◆ INSTRUCTIONS FOR THE TASK
How does the data below read from its first line through the line containing "de meses de"? Print those lines exactly.

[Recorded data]

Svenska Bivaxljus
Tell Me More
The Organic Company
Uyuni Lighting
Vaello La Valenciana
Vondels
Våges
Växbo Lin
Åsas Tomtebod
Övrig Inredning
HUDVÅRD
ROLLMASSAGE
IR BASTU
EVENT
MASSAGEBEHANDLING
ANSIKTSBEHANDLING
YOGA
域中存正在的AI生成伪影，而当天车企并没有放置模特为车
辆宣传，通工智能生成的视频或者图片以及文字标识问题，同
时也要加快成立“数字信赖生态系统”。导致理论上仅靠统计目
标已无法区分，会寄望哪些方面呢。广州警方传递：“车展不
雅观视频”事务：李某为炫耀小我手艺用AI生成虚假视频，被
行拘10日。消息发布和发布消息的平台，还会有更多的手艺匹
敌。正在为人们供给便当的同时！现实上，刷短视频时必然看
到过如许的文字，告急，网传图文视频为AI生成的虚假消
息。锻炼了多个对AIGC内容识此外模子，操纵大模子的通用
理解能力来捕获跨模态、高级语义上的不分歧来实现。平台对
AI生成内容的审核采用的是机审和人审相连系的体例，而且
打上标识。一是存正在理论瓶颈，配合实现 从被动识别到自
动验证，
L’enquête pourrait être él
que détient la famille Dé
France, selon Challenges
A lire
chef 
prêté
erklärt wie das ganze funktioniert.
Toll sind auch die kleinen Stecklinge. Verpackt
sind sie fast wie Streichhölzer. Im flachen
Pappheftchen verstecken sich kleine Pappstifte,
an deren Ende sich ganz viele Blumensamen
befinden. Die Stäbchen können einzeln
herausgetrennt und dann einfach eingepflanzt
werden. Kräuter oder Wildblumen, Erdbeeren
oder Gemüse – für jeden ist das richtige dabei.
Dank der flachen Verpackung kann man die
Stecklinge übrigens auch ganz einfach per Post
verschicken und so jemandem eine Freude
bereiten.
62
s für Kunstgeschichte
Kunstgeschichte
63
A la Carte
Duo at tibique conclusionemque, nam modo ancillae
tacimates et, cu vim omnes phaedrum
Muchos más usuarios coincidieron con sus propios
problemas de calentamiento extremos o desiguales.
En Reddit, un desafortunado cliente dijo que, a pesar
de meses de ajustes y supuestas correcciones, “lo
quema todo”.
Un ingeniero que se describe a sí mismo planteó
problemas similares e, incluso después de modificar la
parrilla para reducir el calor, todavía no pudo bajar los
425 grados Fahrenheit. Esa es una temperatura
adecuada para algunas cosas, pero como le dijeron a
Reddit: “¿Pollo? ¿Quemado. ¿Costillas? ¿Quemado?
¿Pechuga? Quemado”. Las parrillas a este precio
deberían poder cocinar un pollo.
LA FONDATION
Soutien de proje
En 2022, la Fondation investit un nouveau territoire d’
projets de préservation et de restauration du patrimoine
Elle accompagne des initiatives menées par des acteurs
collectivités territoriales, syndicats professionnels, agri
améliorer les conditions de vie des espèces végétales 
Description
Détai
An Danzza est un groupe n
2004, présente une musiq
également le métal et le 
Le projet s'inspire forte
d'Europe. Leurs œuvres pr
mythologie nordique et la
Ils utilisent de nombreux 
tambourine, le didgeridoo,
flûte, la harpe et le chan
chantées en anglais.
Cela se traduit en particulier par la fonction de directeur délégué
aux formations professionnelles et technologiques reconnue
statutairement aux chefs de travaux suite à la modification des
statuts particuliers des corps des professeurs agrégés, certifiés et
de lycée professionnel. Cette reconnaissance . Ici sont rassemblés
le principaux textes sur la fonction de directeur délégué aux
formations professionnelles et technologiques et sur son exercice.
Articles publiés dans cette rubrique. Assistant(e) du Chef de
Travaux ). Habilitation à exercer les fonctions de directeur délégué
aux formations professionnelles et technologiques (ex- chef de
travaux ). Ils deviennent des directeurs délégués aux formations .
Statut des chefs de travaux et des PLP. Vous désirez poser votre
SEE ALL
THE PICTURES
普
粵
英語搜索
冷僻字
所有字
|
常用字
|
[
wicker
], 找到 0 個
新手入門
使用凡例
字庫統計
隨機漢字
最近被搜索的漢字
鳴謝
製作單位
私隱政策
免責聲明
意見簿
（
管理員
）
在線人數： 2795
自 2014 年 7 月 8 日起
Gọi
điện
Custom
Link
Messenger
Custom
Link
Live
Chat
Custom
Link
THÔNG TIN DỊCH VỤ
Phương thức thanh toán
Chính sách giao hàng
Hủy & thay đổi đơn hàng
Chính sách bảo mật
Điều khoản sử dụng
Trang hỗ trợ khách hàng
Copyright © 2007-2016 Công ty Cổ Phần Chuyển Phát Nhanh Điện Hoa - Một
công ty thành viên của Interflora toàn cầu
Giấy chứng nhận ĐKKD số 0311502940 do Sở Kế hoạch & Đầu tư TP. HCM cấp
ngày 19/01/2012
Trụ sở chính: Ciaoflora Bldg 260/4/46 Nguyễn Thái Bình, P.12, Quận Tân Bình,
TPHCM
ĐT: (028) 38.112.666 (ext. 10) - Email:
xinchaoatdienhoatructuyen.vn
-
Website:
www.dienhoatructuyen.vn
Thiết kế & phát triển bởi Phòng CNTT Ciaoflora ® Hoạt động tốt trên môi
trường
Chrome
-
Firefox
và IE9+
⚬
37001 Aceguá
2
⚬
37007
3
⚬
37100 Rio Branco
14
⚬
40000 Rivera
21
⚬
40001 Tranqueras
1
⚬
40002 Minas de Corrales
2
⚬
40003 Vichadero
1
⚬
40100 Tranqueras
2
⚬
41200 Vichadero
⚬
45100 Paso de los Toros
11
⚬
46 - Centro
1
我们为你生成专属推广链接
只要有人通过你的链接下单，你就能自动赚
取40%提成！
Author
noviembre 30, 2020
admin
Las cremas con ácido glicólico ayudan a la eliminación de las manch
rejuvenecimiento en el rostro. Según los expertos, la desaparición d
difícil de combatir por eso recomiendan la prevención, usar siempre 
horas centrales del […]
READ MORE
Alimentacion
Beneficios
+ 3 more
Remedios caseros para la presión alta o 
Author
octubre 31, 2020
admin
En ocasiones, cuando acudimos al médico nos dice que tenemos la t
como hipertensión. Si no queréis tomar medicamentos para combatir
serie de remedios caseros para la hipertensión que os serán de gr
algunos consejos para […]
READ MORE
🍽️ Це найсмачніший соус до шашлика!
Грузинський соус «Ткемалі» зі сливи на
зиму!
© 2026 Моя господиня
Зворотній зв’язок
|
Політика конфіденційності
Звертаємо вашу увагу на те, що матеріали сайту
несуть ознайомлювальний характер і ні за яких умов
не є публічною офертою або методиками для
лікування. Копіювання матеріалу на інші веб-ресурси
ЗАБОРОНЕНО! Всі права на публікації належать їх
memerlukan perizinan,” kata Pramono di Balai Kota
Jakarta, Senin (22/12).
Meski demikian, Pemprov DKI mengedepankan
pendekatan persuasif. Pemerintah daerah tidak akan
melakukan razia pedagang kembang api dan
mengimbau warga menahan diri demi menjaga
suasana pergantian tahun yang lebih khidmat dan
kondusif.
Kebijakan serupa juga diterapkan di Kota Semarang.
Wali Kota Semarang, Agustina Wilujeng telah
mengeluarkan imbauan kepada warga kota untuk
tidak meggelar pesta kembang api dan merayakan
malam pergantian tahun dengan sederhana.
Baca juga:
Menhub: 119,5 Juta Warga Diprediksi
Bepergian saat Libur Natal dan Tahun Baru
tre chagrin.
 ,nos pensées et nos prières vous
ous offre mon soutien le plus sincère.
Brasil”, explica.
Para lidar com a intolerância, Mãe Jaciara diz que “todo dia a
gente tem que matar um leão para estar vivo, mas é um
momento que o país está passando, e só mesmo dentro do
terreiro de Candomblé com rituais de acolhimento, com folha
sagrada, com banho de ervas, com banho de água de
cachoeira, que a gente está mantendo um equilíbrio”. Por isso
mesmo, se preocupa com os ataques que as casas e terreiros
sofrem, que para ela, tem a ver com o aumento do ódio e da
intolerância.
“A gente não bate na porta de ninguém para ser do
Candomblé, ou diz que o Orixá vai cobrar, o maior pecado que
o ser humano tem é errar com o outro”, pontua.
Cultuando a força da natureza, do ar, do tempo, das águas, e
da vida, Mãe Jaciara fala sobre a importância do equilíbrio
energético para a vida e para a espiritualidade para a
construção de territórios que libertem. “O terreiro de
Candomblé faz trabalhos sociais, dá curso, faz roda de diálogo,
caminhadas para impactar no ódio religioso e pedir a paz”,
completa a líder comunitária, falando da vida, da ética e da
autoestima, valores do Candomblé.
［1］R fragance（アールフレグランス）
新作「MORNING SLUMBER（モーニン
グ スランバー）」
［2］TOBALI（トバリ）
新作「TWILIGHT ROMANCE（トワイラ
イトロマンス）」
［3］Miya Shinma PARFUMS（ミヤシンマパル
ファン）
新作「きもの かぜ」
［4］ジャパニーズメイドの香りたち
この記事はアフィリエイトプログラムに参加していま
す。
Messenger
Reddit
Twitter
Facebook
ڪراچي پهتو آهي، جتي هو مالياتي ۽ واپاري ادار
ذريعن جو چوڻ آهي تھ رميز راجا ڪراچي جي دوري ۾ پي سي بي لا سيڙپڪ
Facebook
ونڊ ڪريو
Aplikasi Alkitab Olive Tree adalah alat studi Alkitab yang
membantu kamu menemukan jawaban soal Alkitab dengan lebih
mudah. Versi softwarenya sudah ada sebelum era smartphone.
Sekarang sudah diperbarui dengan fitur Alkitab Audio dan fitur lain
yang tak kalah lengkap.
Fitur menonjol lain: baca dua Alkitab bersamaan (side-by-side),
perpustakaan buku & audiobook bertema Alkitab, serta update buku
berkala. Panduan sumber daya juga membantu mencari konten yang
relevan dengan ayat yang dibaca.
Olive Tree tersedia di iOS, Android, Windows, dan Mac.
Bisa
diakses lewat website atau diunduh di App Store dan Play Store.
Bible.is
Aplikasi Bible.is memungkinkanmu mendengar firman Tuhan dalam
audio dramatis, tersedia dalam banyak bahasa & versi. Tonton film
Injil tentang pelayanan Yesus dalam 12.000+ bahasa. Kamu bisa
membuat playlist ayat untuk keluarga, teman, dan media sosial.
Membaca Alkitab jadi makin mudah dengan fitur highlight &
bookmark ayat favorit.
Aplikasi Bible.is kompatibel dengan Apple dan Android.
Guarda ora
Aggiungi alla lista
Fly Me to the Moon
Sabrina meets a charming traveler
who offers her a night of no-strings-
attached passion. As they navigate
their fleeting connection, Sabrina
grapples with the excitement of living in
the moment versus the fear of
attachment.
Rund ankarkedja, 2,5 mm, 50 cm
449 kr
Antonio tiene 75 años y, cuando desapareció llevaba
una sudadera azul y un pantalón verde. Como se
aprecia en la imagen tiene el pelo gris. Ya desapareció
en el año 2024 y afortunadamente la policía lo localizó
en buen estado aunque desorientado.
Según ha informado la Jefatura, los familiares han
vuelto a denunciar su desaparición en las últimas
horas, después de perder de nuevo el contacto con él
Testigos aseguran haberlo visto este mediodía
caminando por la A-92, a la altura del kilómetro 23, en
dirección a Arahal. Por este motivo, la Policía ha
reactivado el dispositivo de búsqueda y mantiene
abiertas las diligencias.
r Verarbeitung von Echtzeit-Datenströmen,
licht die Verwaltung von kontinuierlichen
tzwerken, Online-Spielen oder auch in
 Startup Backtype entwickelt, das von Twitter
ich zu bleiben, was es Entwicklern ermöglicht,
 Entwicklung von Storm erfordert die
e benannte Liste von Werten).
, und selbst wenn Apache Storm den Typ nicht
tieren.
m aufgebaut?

◆ COMPLETED TASK
Svenska Bivaxljus
Tell Me More
The Organic Company
Uyuni Lighting
Vaello La Valenciana
Vondels
Våges
Växbo Lin
Åsas Tomtebod
Övrig Inredning
HUDVÅRD
ROLLMASSAGE
IR BASTU
EVENT
MASSAGEBEHANDLING
ANSIKTSBEHANDLING
YOGA
域中存正在的AI生成伪影，而当天车企并没有放置模特为车
辆宣传，通工智能生成的视频或者图片以及文字标识问题，同
时也要加快成立“数字信赖生态系统”。导致理论上仅靠统计目
标已无法区分，会寄望哪些方面呢。广州警方传递：“车展不
雅观视频”事务：李某为炫耀小我手艺用AI生成虚假视频，被
行拘10日。消息发布和发布消息的平台，还会有更多的手艺匹
敌。正在为人们供给便当的同时！现实上，刷短视频时必然看
到过如许的文字，告急，网传图文视频为AI生成的虚假消
息。锻炼了多个对AIGC内容识此外模子，操纵大模子的通用
理解能力来捕获跨模态、高级语义上的不分歧来实现。平台对
AI生成内容的审核采用的是机审和人审相连系的体例，而且
打上标识。一是存正在理论瓶颈，配合实现 从被动识别到自
动验证，
L’enquête pourrait être él
que détient la famille Dé
France, selon Challenges
A lire
chef 
prêté
erklärt wie das ganze funktioniert.
Toll sind auch die kleinen Stecklinge. Verpackt
sind sie fast wie Streichhölzer. Im flachen
Pappheftchen verstecken sich kleine Pappstifte,
an deren Ende sich ganz viele Blumensamen
befinden. Die Stäbchen können einzeln
herausgetrennt und dann einfach eingepflanzt
werden. Kräuter oder Wildblumen, Erdbeeren
oder Gemüse – für jeden ist das richtige dabei.
Dank der flachen Verpackung kann man die
Stecklinge übrigens auch ganz einfach per Post
verschicken und so jemandem eine Freude
bereiten.
62
s für Kunstgeschichte
Kunstgeschichte
63
A la Carte
Duo at tibique conclusionemque, nam modo ancillae
tacimates et, cu vim omnes phaedrum
Muchos más usuarios coincidieron con sus propios
problemas de calentamiento extremos o desiguales.
En Reddit, un desafortunado cliente dijo que, a pesar
de meses de ajustes y supuestas correcciones, “lo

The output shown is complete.